Ustadz Sholihin Abdullah biasa dipanggil adalah guru lulusan Gontor yang mengajar di Pondok Pesantren Al-Ishlah Sendangagung di era tahun 1990an, ustadz asli Doto Sidokelar ini dikenal semangat dan lantang saat mengajar mata pelajaran mahfudlat dan tafsir Alquran 30 tahun yang lalu.
Demikian kenang salah satu muridnya, Gondo Waloyo yang merasa bahagia saat ketemu gurunya yang sempat terputus kontak dan kini tersambung kembali secara tidak terencana di tengah perjalanan Pawai Ta’aruf di Sidokelar ini.
“Assalamualaikum ustadz, kaifa halukum, (ustadz apa kabar)?,” Tanya Gondo yang sedang tugas liputan berita Milad, “wa alaikumus salam inni fi khairin,(saya dalam keadaan baik)” jawab guru yang kini ngajar di Mts Muhammadiyah 08 Sidokelar ini.
“Ustadz ini awet muda sekali, wajah dan tampilan ala Gontornya masih tetap terjaga tidak berubah (baju atau kaos tetap dimasukkan) meskipun sudah 30 tahun hilang kontak, padahal jarak Sendangagung dan Sidokelar hanya 10an kilometer jaraknya,”ucap Gondo mengawali perbincangan.
“Saya merasa dihargai saat ketemu, bersyukur sekian tahun lama tak ketemu begitu santun muridku masih ingat gurunya dengan tutur katanya yang sopan lagi ramah saat menyapa,” sambung pria kelahiran 11 Maret 1967 ini.
“Tahun 1990 saya bersama ustadz Hifni di Al-Ishlah, saya difasilitasi makan pagi, siang, dan malam, tidur selalu barengan dengan ustadz Imron Rodli, kadang ustadz Qohar dan Pak Mansur. Bila Ramadhan tiba, ada juga Kiai Dawam Saleh dan ustadz Ahmad Tohir, selalu saya ingat ketika masak mie instan bersama mereka di SMP,” kenang Kepala MtsM 08 Sidokelar tahun 2007-2010 ini.
“Saya salut dalam kepemimpinan jenengan di OPPI, sebagai Ketua OPPI jenengan dan teman lainnya luar biasa tertibnya, ada Husnun, Nurul Huda, Mudzakir, Ali Shodikin dan Didik Wibowo, itu anak-anak terdisiplin walaupun fasilitas masih terbatas,” kenang guru mahfudlat di MA Al-Ishlah era 1990 ini.

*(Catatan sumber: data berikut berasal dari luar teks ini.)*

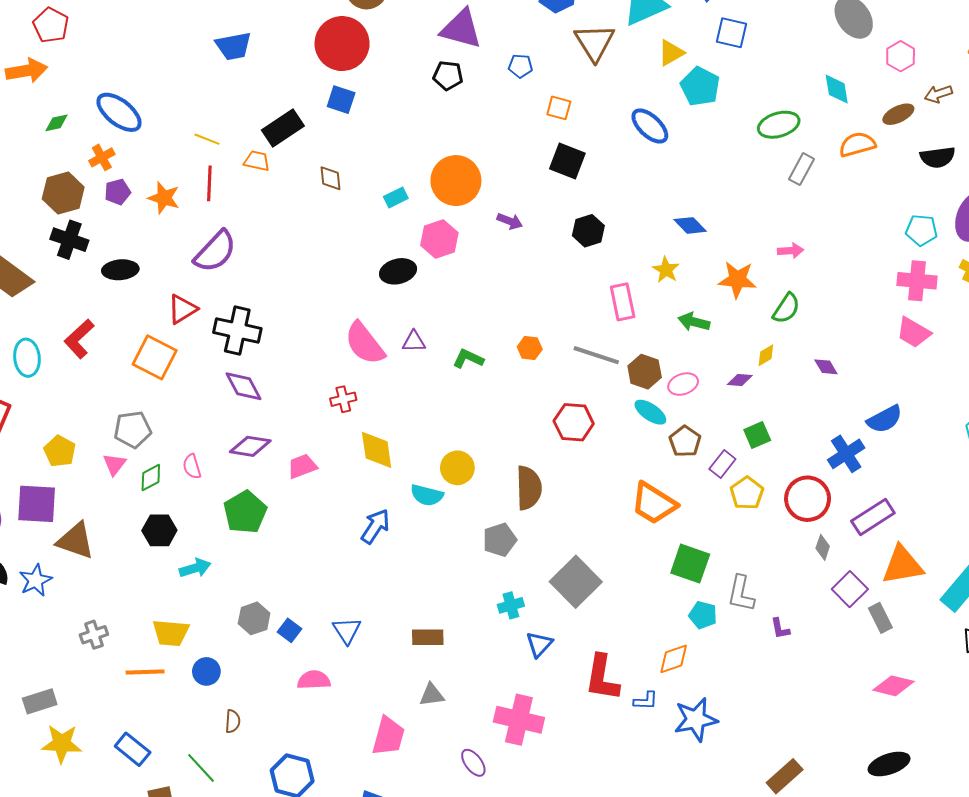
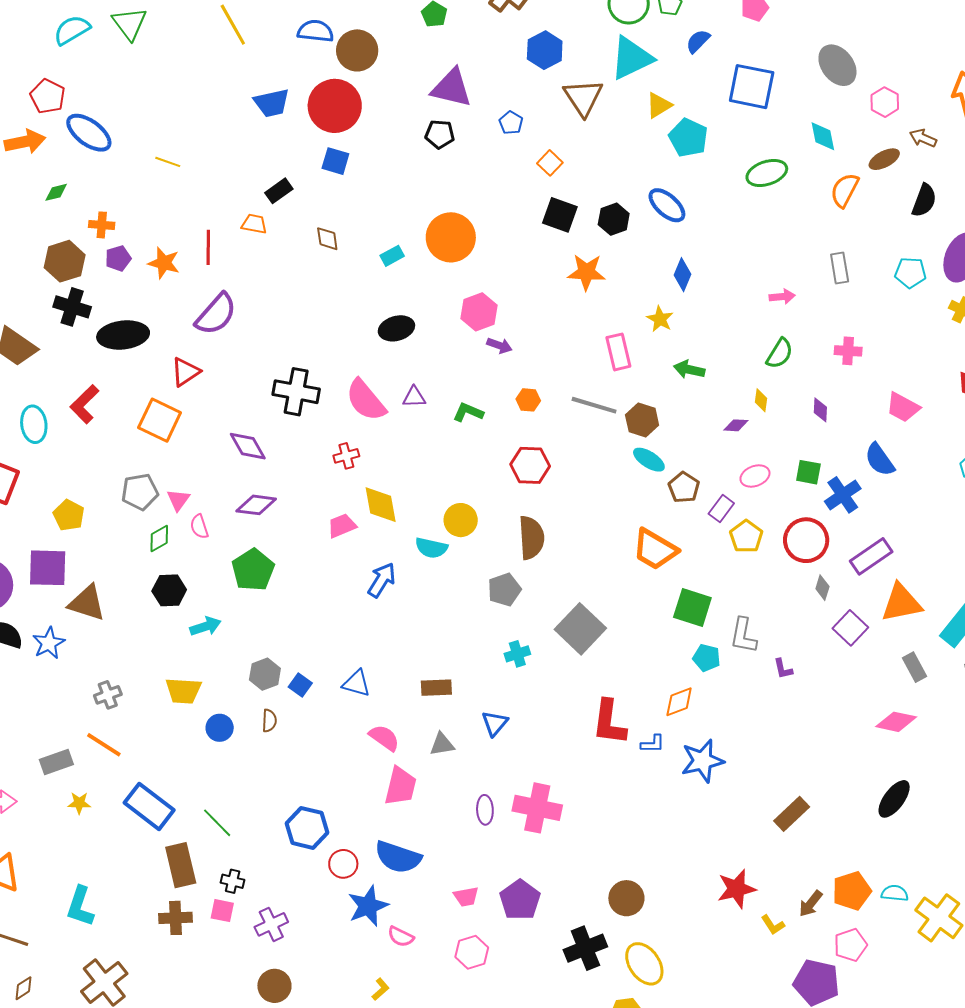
blue square: (731, 33) -> (752, 87), moved, size x1.5
blue trapezoid: (233, 46) -> (272, 103), moved
blue pentagon: (520, 66) -> (511, 123), turned 30
brown arrow: (938, 94) -> (923, 138), turned 44
orange square: (559, 108) -> (550, 163), turned 30
blue ellipse: (119, 112) -> (89, 133), moved
blue ellipse: (650, 126) -> (667, 205), moved
black rectangle: (283, 128) -> (279, 191), size x0.7
yellow line: (207, 139) -> (168, 162), moved
orange semicircle: (857, 144) -> (845, 190), turned -45
orange cross: (102, 157) -> (102, 225), turned 35
black semicircle: (938, 157) -> (924, 200), turned -60
gray rectangle: (801, 169) -> (840, 268), moved, turned -36
purple arrow: (510, 221) -> (499, 346), moved
blue diamond: (690, 225) -> (683, 275), turned 68
black hexagon: (588, 231) -> (614, 219), moved
pink hexagon: (439, 239) -> (479, 312), moved
black ellipse: (120, 270) -> (123, 335), size x1.4
orange star: (737, 280) -> (586, 272), moved
pink cross: (917, 281) -> (848, 351), moved, size x0.7
black cross: (237, 330) -> (296, 392), moved
pink trapezoid: (913, 332) -> (903, 407), moved
yellow diamond: (766, 355) -> (761, 400), turned -50
purple diamond: (826, 367) -> (820, 410), turned 35
pink ellipse: (683, 384) -> (755, 476), moved
blue semicircle: (885, 419) -> (880, 460), turned 84
red hexagon: (574, 422) -> (530, 465), moved
green square: (757, 435) -> (808, 472), moved, turned 36
pink triangle: (114, 464) -> (178, 500), moved
pink trapezoid: (302, 466) -> (342, 526), moved
gray rectangle: (880, 618) -> (914, 667), moved
blue triangle: (347, 630) -> (356, 683), turned -40
blue triangle: (539, 644) -> (495, 723), moved
orange line: (145, 672) -> (104, 745), moved, turned 36
pink semicircle: (314, 680) -> (384, 738), moved, turned 40
pink cross: (519, 720) -> (537, 808), moved
brown semicircle: (233, 721) -> (269, 721), moved
yellow star: (62, 744) -> (79, 803), size x0.6
blue rectangle: (133, 749) -> (149, 806), size x1.4
purple ellipse: (473, 763) -> (485, 810), turned 36
black ellipse: (889, 764) -> (894, 799), turned -33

Di ujung pertemuan dua insan, guru dan murid ini diakhiri dengan saling tukar nomer handphone dan keduanya berharap tetap terjalin hubungan silaturrahim meski jarak usia terpaut 6 tahun tetapi suasana akrabnya seperti teman sebaya, hal ini karena sang guru dikenal supel dan low profile sejak dulu. (*)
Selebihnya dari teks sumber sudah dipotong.